Expression of recombinant GFP1-9 and GFP1-10 by recombinant VACV. (A) RK13 cells were infected with four individual clones of VACV-GFP1-9, VACV-GFP1-10, and a VACV expressing full-length (FL) GFP. Lysates were analyzed by SDS-PAGE, followed by Western blotting with an anti-GFP antibody and a secondary fluorescent antibody. Molecular weight markers are shown on the left. (B) RK13 cells on coverslips were infected with VACV-GFP1-9 or VACV-GFP1-10 and transfected with a plasmid expressing A28-V5-GFP11. After overnight incubation at 37°C, the cells were fixed, permeabilized, and stained with polyclonal antibody (pAb) to A28, followed by fluorescent secondary antibody and DAPI. Green fluorescence was detected in cells infected with VACV-GFP1-10 but not with VACV-GFP1-9. The merge shows DAPI (blue), anti-A28 (red), GFP (green), and overlap of anti-A28 and GFP (yellow).

Interaction of EFC proteins within cytoplasmic factories of infected cells.

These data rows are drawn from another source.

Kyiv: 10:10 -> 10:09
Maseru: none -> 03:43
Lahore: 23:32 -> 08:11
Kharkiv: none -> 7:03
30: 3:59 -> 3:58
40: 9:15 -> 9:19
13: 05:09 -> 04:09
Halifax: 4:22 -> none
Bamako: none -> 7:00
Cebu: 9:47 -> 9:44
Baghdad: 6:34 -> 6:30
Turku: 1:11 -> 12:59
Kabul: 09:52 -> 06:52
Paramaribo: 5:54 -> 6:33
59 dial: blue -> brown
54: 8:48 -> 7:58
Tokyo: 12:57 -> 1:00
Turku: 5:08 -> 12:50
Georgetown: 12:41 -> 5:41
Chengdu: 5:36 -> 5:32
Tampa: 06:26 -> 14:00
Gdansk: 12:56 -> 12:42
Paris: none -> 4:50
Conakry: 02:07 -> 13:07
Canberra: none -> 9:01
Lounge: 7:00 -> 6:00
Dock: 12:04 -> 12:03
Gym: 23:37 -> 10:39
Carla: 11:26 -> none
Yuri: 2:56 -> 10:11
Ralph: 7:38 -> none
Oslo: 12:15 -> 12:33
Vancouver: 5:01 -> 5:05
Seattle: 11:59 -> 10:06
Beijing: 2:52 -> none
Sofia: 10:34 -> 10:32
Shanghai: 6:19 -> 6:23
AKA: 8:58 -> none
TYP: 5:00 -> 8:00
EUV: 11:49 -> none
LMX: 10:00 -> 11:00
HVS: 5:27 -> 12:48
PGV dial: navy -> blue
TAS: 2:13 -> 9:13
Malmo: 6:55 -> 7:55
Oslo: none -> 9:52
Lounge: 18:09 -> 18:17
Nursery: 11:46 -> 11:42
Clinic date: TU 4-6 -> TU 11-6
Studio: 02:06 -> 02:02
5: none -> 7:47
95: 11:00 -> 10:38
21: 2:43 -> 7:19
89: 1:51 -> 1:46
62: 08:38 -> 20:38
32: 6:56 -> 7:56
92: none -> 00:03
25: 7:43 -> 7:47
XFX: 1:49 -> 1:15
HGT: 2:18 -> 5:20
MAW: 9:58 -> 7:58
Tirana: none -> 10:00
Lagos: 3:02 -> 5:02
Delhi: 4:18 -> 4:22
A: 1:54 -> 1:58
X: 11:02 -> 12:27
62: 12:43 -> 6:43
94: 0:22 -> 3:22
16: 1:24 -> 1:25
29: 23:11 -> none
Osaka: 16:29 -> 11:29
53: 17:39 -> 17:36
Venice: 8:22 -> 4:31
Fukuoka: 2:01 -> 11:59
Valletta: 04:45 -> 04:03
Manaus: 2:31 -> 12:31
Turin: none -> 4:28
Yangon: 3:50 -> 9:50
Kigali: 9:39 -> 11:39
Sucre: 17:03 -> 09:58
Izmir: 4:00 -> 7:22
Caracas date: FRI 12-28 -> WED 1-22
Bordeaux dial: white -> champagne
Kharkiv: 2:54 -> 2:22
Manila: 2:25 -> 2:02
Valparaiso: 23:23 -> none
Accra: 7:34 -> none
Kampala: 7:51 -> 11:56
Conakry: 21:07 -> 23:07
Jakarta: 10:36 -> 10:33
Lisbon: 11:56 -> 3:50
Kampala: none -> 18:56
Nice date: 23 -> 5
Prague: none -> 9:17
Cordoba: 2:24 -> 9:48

The experimental protocol consisted of infecting cells with VACV-GFP1-9 and then transfecting one plasmid expressing an EFC protein with an HA-GFP-10 tag and another with a V5-GFP11 tag simultaneously. All EFC proteins are expressed by VACV-GFP1-9, although the interaction of only the two expressed by the plasmids would be detected by fluorescence. Initial experiments were carried out with cells infected by VACV-GFP1-9 and transfected with plasmids expressing GFP10- and GFP11-tagged EFC proteins known to interact with each other, i.e., A28-H2 (26) and G3-L5 (15). We demonstrated that expression of A28-V5-GFP11 and H2-HA-GFP-10 induced green fluorescence in cells infected with VACV-GFP1-9 (Fig. 4A), whereas expression of A28-V5-GFP-11 alone was only sufficient to induce fluorescence in cells infected with VACV-GFP1-10 (Fig. 3B). Poxviral DNA replication, late gene transcription, and virion assembly all occur in cytoplasmic factory areas. As anticipated, the A28-V5-GFP11 and H2-HA-GFP10, detected with antibodies to the HA and V5 tags, localized in cytoplasmic viral factories that stained with DAPI (4′,6′-diamidino-2-phenylindole) (Fig. 4A). The detection of green fluorescence where GFP11 and GFP10 overlapped indicated their proximity, presumably within the viral membrane. Similar results were obtained when the tags on A28 and H2 were reversed (Fig. 4B) and when G3 and L5 interactions were analyzed (Fig. 4C and D). In contrast there was no significant GFP fluorescence when G3 and L5 had the same HA-GFP10 tag even though the proteins localized in virus factories (Fig. 4E) indicating that the proteins with GFP11 and GFP10 must interact. Furthermore, there was no detectable fluorescence when G3-V5-GFP11 and G3-HA-GFP10 were transfected, indicating that there was low or no self-interaction of G3 with itself that could be discerned by confocal microscopy (Fig. 4F).

FIG 4.

Interaction of EFC proteins and complementation of GFP1-9 occur in cytoplasmic virus factories. RK13 cells on coverslips were infected with VACV-GFP1-9 and transfected with plasmids expressing A28-V5-GFP11 and H2-HA-GFP10 (A), H2-V5-GFP11 and A28-HA-GFP10 (B), G3-V5-GFP11 and L5-HA-GFP10 (C), L5-V5-GFP11 and G3-HA-GFP10 (D), G3-HA-GFP10 and L5-HA-GFP10 (E), and G3-V5-GFP11 and G3-HA-GFP10 (F). Cells were stained with DAPI, mouse antibody to V5, rabbit antibody to HA, and secondary fluorescent antibodies and analyzed by confocal microscopy. GFP fluorescence resulting from tripartite interactions that fluoresce due to DAPI and secondary antibodies was determined. Arrows point to cytoplasmic factories in the DAPI images.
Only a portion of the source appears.